I hit a brick wall upon trying to evaluate the integral - ordinarily I would use a substitution in the single integral case, and let $u = r^2-2Rrcos(\theta)+R^2 $ but am unsure of how to do so for a double integral when the variables are all mixed up. Is this integral possible to evaluate using elementary techniques? If anybody could point me in the right direction or determine that the integral doesn't exist (which might mean I have made a grievous mistake in getting to the integral), that would be much appreciated.

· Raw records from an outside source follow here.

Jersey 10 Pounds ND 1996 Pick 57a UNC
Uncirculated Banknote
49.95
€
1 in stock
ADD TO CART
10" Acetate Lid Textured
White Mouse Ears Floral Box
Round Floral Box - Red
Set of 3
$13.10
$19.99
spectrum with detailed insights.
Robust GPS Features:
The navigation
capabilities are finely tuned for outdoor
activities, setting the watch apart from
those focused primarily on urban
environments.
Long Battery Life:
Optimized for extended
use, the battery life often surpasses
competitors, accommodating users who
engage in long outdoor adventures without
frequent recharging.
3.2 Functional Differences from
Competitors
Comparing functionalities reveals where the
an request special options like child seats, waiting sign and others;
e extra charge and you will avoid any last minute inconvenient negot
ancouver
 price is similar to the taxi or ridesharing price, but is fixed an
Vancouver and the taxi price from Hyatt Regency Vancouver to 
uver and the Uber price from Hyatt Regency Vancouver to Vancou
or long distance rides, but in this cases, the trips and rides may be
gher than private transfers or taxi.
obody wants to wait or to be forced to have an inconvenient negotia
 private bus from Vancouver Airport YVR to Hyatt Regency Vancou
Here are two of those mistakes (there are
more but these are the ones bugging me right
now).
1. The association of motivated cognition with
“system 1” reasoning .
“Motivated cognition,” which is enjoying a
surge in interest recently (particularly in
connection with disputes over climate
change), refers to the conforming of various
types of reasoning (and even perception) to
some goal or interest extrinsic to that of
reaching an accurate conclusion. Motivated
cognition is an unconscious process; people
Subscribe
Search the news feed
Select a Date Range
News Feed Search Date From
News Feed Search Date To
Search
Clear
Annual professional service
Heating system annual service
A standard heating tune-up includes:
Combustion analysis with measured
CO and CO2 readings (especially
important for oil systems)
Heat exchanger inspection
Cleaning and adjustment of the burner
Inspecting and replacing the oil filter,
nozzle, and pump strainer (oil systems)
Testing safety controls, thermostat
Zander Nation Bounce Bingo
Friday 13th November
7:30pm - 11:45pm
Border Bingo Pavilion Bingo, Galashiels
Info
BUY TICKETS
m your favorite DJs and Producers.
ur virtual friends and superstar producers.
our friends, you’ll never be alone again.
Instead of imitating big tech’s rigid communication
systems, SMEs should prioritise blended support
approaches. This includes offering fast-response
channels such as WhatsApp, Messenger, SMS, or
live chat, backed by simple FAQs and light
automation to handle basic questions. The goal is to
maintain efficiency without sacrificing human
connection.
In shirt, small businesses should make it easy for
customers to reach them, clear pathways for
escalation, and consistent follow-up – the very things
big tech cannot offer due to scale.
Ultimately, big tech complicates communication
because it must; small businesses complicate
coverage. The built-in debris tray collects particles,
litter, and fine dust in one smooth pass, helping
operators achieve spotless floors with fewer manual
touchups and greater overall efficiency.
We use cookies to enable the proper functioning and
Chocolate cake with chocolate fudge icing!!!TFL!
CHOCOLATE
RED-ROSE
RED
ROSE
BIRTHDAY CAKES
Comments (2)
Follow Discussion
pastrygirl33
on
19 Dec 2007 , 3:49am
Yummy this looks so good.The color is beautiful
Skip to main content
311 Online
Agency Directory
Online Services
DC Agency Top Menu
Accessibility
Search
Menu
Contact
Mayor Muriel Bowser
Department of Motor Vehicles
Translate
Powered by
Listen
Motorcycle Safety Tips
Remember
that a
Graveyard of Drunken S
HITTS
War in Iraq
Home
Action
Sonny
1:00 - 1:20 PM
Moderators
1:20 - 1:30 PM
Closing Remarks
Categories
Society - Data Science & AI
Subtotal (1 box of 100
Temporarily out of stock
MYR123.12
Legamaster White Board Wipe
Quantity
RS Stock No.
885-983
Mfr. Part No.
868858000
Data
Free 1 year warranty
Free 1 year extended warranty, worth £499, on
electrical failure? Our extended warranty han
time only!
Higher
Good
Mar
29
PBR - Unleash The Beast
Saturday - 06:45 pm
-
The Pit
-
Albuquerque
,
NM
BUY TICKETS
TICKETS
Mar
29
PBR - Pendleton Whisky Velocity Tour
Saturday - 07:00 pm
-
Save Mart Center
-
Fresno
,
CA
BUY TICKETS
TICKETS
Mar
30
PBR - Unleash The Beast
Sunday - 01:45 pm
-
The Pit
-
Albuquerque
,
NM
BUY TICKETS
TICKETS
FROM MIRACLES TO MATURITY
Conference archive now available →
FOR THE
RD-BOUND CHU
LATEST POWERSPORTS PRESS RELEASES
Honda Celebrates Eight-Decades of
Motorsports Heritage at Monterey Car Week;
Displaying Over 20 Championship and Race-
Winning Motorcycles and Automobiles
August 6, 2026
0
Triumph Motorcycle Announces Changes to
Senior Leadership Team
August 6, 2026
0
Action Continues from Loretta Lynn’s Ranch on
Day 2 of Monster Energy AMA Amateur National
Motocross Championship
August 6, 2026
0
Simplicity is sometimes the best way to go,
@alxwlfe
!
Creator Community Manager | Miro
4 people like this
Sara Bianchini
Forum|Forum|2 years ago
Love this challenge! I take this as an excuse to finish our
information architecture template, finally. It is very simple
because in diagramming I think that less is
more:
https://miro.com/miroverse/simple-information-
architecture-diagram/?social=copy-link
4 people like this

I anticipate that the integral should reduce to the simple form given by the standard formula used to evaluate the energy of a system of point charges, which is $$U = \frac{1}{4\pi\varepsilon_0}\frac{Q_1Q_2}{R}$$ if that will help.

Background

I'm trying to calculate the total energy of a simple two charge system through the integral for electrostatic energy of a system given in Griffiths' book:

$$U = \frac{\epsilon_0}{2}\int_V E^2 dV $$

Where the volume is integrated across all space so the boundary term not shown here decays to zero. I think that this should yield the same answer as the standard formula given for point charges:

$$U = \frac{1}{4\pi\varepsilon_0}\frac{Q_1Q_2}{R}$$

But I'm having trouble evaluating the integral itself. I placed $Q_1$ on the origin of the coordinate axes and $Q_2$ on the $z$-axis a distance $R$ away from the first charge, and expanded the $E^2$ term:

$$E = E_1 + E_2 \quad \text{ so } \quad E^2 = E_1^2 + 2E_1 \centerdot E_2 + E_2^2$$

I found that the integral of the self terms diverges when evaluated, and, after reading through Griffiths, decided to discard the self-energy terms and only retain the energy due to the exchange term.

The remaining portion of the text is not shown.